Steppe ancestry increases strongly (0.364 → 1.10; +0.731; slope 0.124). Anatolian ancestry increases moderately (−0.219 → 0.078; +0.296; slope 0.056). Western hunter-gatherer ancestry increases slightly (+0.227; slope 0.0369). East Mediterranean ancestry declines substantially (0.795 → −0.389; −1.18; slope −0.090).

Thus, Steppe and Anatolian ancestry show increases in brain proxies after entry, whereas East Mediterranean ancestry shows decreases.

Height

Height displays the strongest ancestry differentiation.

Steppe ancestry increases dramatically (0.550 → 1.82; +1.27; slope 0.190). Anatolian ancestry increases modestly (−0.844 → −0.541; +0.303; slope 0.042). Western hunter-gatherer ancestry declines (0.273 → −0.612; −0.885; slope −0.046). East Mediterranean ancestry declines even more strongly (0.482 → −0.998; −1.48; slope −0.137).

Height therefore shows opposite post-entry trends across ancestries, with Steppe increasing while East Mediterranean and WHG decrease.

Skin pigmentation

Skin pigmentation shows a different pattern. All ancestries shift toward lower pigmentation scores (lighter pigmentation), but at different rates.

Steppe ancestry shows the largest decline (0.252 → −0.567; −0.820; slope −0.117). Western hunter-gatherer ancestry also declines strongly (1.38 → 0.306; −1.07; slope −0.0525). East Mediterranean ancestry declines modestly (1.44 → 1.10; −0.345; slope −0.0248), and Anatolian ancestry changes little (0.57 → 0.48; −0.09).

Unlike height and brain traits, pigmentation change is largely shared across ancestries rather than directionally opposed.

Different lineages, different directions

The clearest pattern is not just that ancestries change differently, but that they begin and end at different positions across traits.

For educational attainment, Anatolian and Steppe ancestry begin relatively higher than WHG and East Mediterranean ancestry, but Anatolian ancestry shows the strongest increase over time. WHG ancestry starts lowest and remains lowest even after increasing, while Steppe ancestry changes comparatively little. The result is that ancestry differences persist but are reshuffled by lineage-specific change rather than erased.
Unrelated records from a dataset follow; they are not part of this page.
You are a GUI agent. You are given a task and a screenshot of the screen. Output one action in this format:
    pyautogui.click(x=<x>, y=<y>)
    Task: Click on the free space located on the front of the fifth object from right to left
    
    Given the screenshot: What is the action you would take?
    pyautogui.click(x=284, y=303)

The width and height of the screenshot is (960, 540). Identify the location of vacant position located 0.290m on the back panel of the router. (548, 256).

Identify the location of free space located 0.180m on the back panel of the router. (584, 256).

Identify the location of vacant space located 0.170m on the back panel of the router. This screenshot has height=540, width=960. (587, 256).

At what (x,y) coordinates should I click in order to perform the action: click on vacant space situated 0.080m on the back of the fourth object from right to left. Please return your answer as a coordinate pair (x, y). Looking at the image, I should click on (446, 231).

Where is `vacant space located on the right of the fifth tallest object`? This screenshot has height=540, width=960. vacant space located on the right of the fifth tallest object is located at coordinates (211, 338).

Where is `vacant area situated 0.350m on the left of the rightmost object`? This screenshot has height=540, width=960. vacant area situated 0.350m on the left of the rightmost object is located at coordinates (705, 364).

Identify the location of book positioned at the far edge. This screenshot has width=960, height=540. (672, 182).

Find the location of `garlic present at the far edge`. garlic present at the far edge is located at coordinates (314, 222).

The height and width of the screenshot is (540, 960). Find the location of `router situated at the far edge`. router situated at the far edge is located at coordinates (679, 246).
Brain structure proxies show an even stronger divergence. Steppe ancestry begins moderately high and increases sharply, Anatolian ancestry increases modestly, WHG changes little, while East Mediterranean ancestry begins relatively high but declines substantially, ending among the lowest. This produces a clear split between Steppe/Anatolian increases and East Mediterranean decreases.
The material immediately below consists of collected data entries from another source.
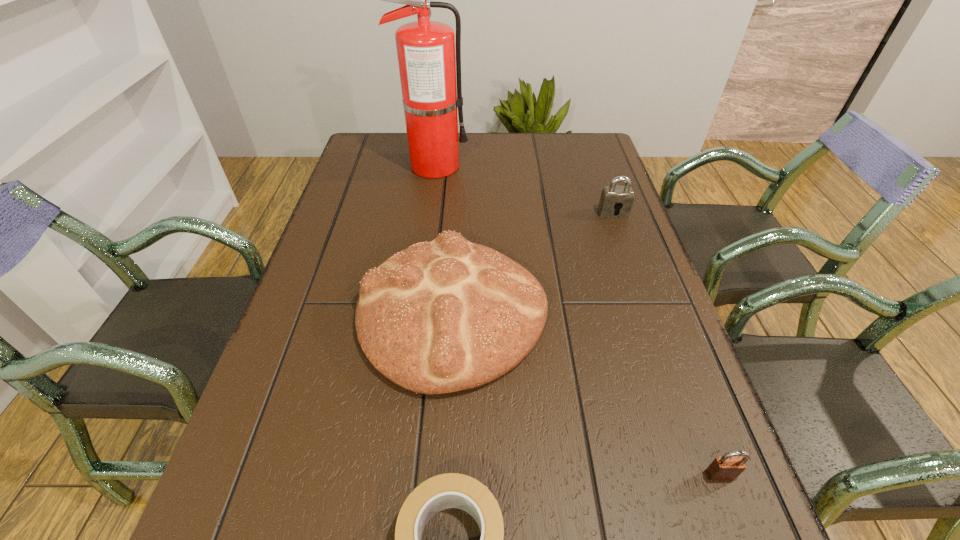 This screenshot has height=540, width=960. Identify the location of fire extinguisher. (428, 68).

I want to click on the farthest object, so click(x=428, y=68).

The width and height of the screenshot is (960, 540). What are the coordinates of `the fourth shortest object` in the screenshot? It's located at (438, 317).

Locate an element on the screen. The height and width of the screenshot is (540, 960). bread is located at coordinates (438, 317).

This screenshot has width=960, height=540. Identify the location of the farther padlock. (613, 197).

Where is `the fourth nearest object`? the fourth nearest object is located at coordinates (613, 197).

The height and width of the screenshot is (540, 960). I want to click on the fourth farthest object, so click(728, 467).

Find the location of `the shorter padlock`. the shorter padlock is located at coordinates (728, 467).

This screenshot has height=540, width=960. I want to click on vacant space located 0.380m at the nozzle of the fire extinguisher, so [x=590, y=166].

Where is `free location located 0.390m on the back of the fourth shortest object`? This screenshot has width=960, height=540. free location located 0.390m on the back of the fourth shortest object is located at coordinates (461, 168).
Height shows the most dramatic reversal of expectations. Steppe ancestry starts high and increases further, while WHG and East Mediterranean ancestry both decline strongly despite the broader long-run tendency toward increasing stature in Eurasian ancient DNA. Anatolian ancestry increases only slightly. Thus, height evolution is not a uniform upward trend but depends strongly on ancestry background.

Skin pigmentation provides the clearest example of within-lineage change overturning ancestry expectations. Steppe ancestry shows the largest decline in pigmentation scores, meaning strong movement toward lighter pigmentation after entry. This aligns with what I called the Aryan paradox: many present-day Europeans with very light pigmentation derive substantial ancestry from Steppe populations that were likely darker. The paradox disappears once traits are allowed to evolve within lineages rather than being fixed properties of ancestry.

Across traits, East Mediterranean ancestry is the most consistently divergent lineage. It shows large declines in height and brain proxies despite increases in educational attainment, often moving in the opposite direction from Steppe and Anatolian ancestry. WHG ancestry tends to remain lowest or decline where Steppe increases, particularly for height.

Ancestry influences traits, but evolutionary change keeps reshaping them.